Anonymous wrote:Tough one OP. Not with my minor children, especially if it has ended badly in the past! And there could be drugs in the mid. But I would not want a relative living on the streets either. And it sounds like this is where your nephew is headed.
So I guess that your best option may be to help him find safe, affordable housing, and get himself back on his feet. If he is just out of rehab, maybe a halfway house is the next step? They should be able to help him get hooked up with social services, hold NA meeting, etc.. And once he gets settled and has been sober a while, encourage him to go to a community college part time and get a marketable skill.
Also, I would not let him take your kids on an outing until he has been sober for a while.
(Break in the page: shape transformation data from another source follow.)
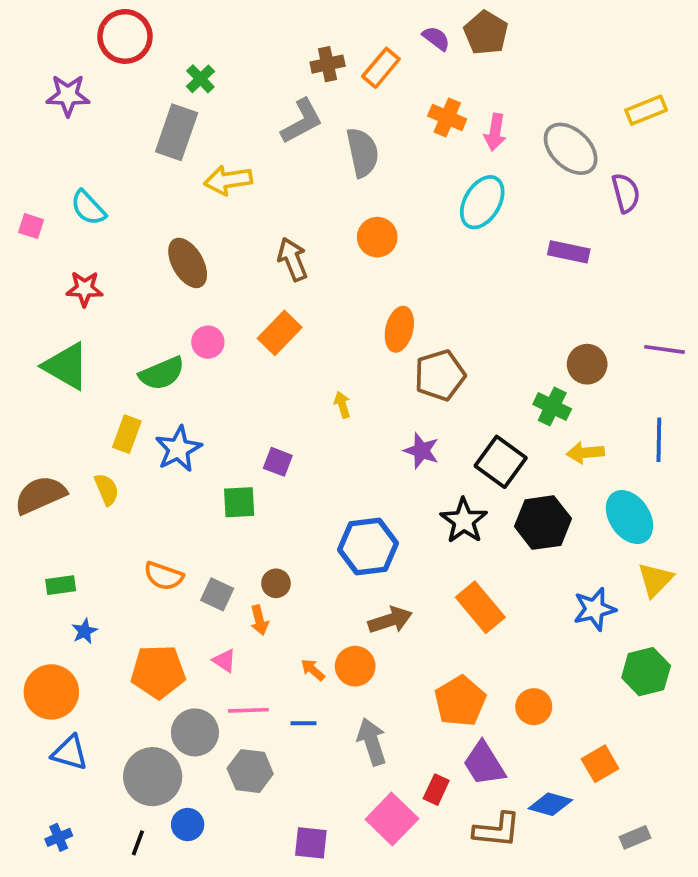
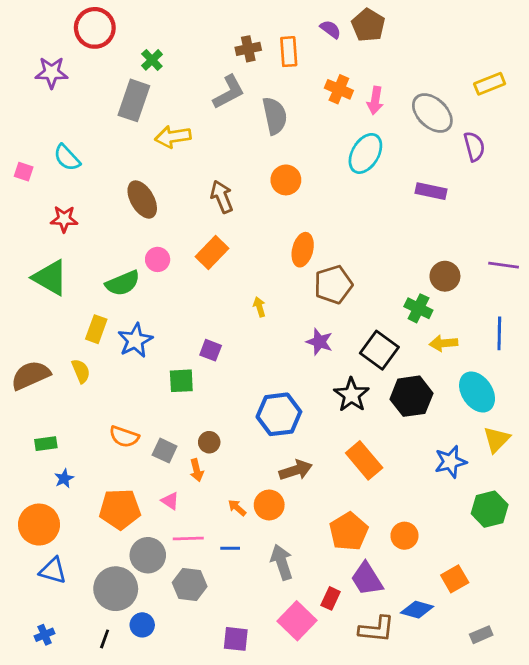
orange rectangle: (381, 68) -> (289, 52), turned -44

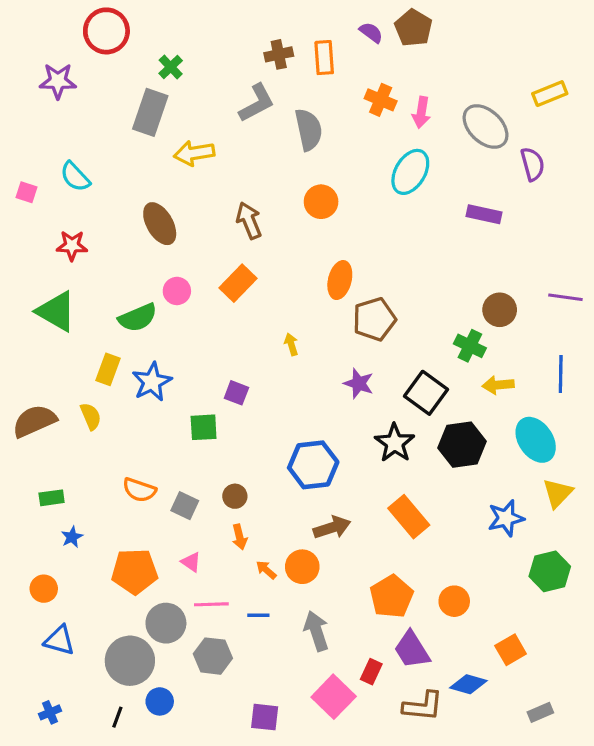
orange arrow: (197, 470) -> (240, 537), moved
orange circle: (39, 525) -> (44, 589), size x0.6

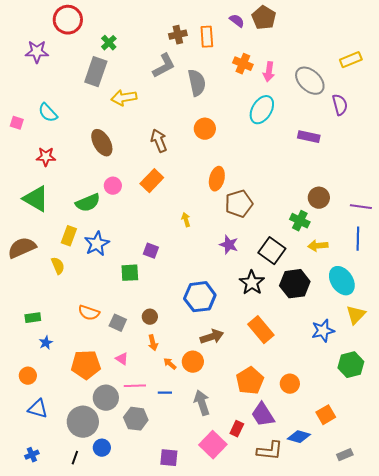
purple line: (565, 297) -> (361, 207), moved
brown semicircle: (34, 421) -> (22, 248), moved

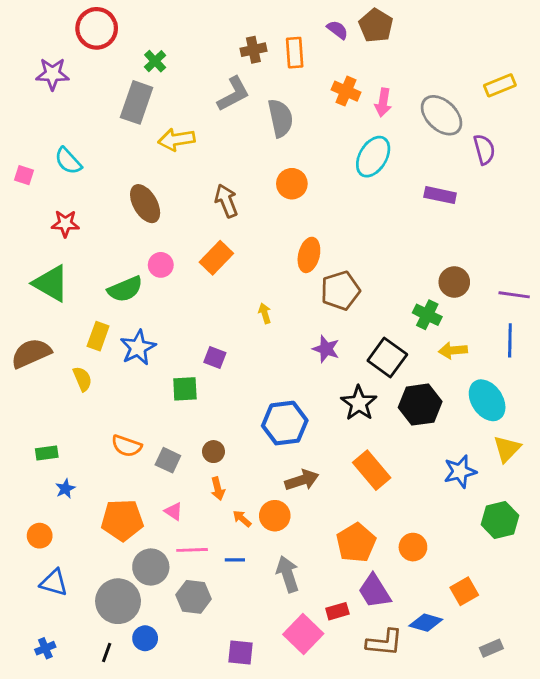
red rectangle: (237, 429) -> (337, 611), turned 49

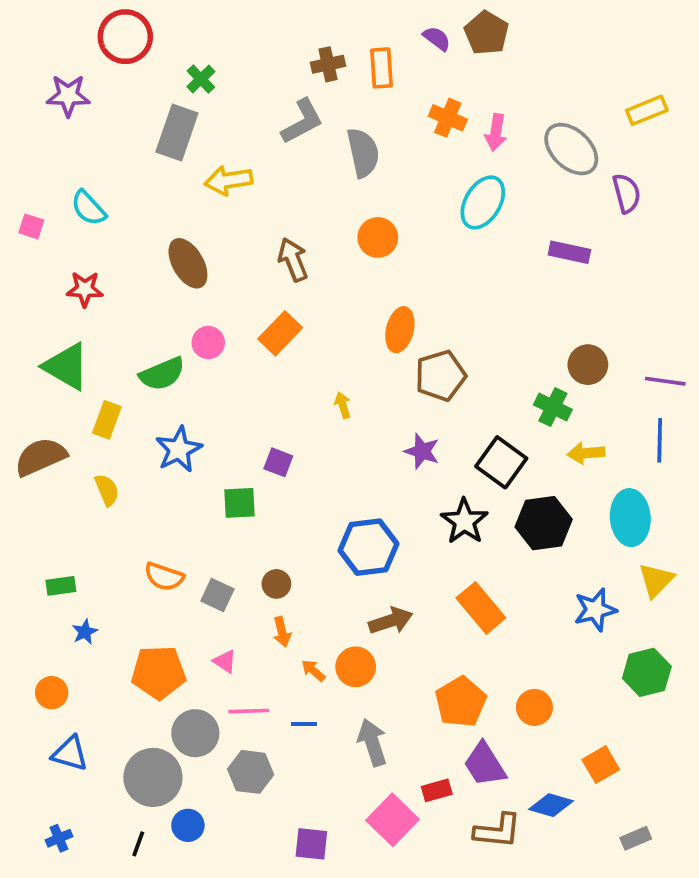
yellow rectangle: (98, 336) -> (107, 420), moved
cyan ellipse: (487, 400) -> (630, 518), turned 30

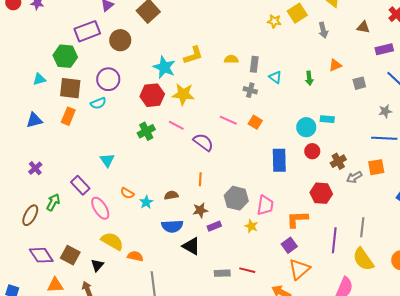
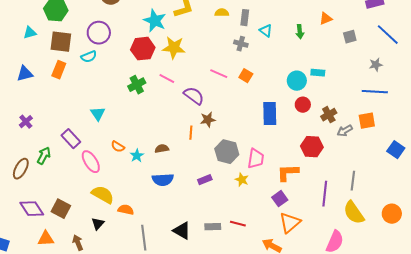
brown star: (200, 210) -> (208, 120), moved
black triangle: (191, 246) -> (182, 231), moved
black triangle: (97, 265) -> (98, 224), moved

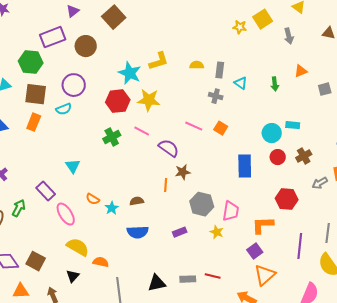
brown cross: (329, 115) -> (304, 156), moved
black triangle: (182, 231) -> (157, 283), turned -42

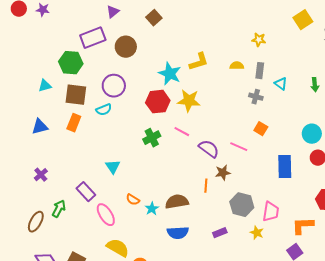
brown square: (114, 17) -> (154, 18), size x0.7
yellow star: (240, 27) -> (259, 40), moved
pink line: (194, 126) -> (239, 147), moved
brown semicircle: (137, 201) -> (177, 202), size x1.6

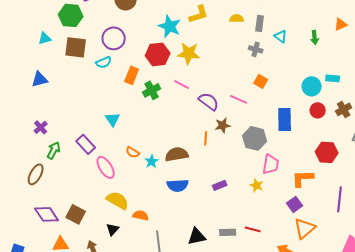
orange rectangle: (74, 123) -> (132, 75), moved
gray hexagon: (242, 205) -> (255, 138), moved
green arrow: (59, 209) -> (54, 150), moved

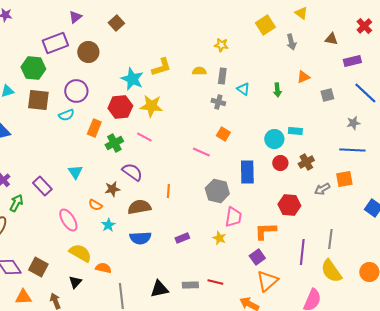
purple semicircle: (209, 101) -> (132, 172), moved
brown star: (223, 125) -> (112, 189), moved
purple rectangle: (86, 144) -> (42, 186), moved
cyan star: (152, 161) -> (108, 225), moved

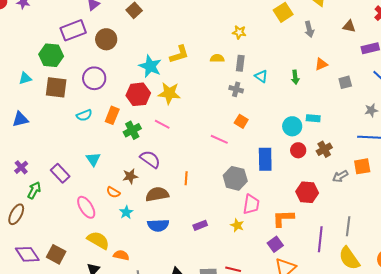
cyan semicircle: (66, 115) -> (84, 115), moved

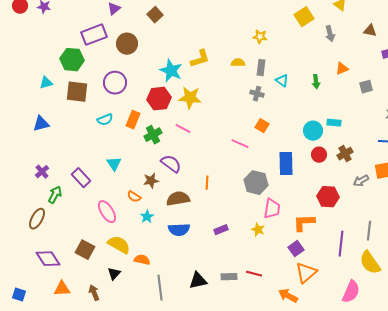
brown square: (56, 254) -> (85, 250), moved

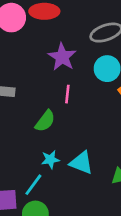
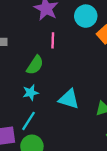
cyan star: (50, 159) -> (31, 93), moved

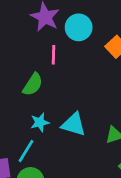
cyan circle: (86, 16) -> (79, 27), moved
cyan star: (31, 93) -> (40, 122), moved

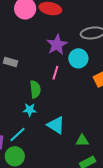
green semicircle: (33, 84) -> (35, 89), turned -54
cyan star: (40, 122) -> (30, 110), moved

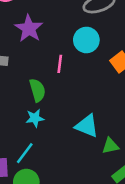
purple star: (57, 45) -> (29, 28), moved
cyan triangle: (56, 125) -> (87, 126), moved

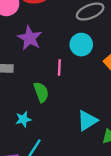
cyan star: (35, 118) -> (23, 119), moved
cyan triangle: (87, 126) -> (87, 121), turned -50

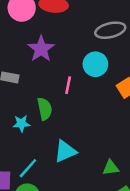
cyan star: (23, 119) -> (21, 124), moved
cyan triangle: (87, 121) -> (65, 151), moved

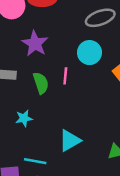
green semicircle: (45, 109) -> (41, 83), moved
cyan line: (28, 168) -> (35, 161), turned 65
But, still makes sure he feels like a member of the family, and invite him over to your house for dinner, or out for dinner, or on family day trips, and make sure he has someplace to go for holiday meals, and that you make a birthday cake, and celebrate, etc.
So be supportive family—absolutely. It sounds like he needs it. Have him live with you? I wouln’t— at least not when he is just out of rehab.
NP here. OP, this post has an excellent idea: Your cousin should already be getting help from the rehab facility so he can re-integrate into life. Didn't they give him any guidance on getting in touch with Narcotics Anonymous? With finding a halfway house (which can be crowded and closed to new residents) or some other contacts for finding a place to live temporarily? He may be reluctant to ask them. He may feel that he doesn't need to "go see a social worker." But he does. The biggest gift you can give him is some of your time as you help him navigate whatever social services your city/county/state have that he can tap into. There may not be a lot, but I wonder if he has pursued any at all. Show him that these services are there for him and he needs to use them. He also needs a job, maybe two jobs, and you can help him navigate that. But do not take him into your house, period. I get that you want to help, but please don't let those feelings overrule your good sense telling you that he doesn't need to be around your kids at all. Remind yourself that his living with you has already been tried and it failed.
Then do as this PP recommends and invite him for meals and remember his birthday and otherwise stay in touch, but be strong -- do not cave to any appeals for you to let him stay "just for a few weeks" etc. Be prepared for that. Be ready for him to call or turn up, upset or angry or crying, and say that if only you would let him live there he could do so much better. If you picture the scenario now and prepare your speech now, you will be less likely to give in if his requests to live with you turn into begging or guilting you.
Your DH may need to spend a little more time with the kids for a while as you help this cousin go to see social workers or get to job interviews. But don't take him in.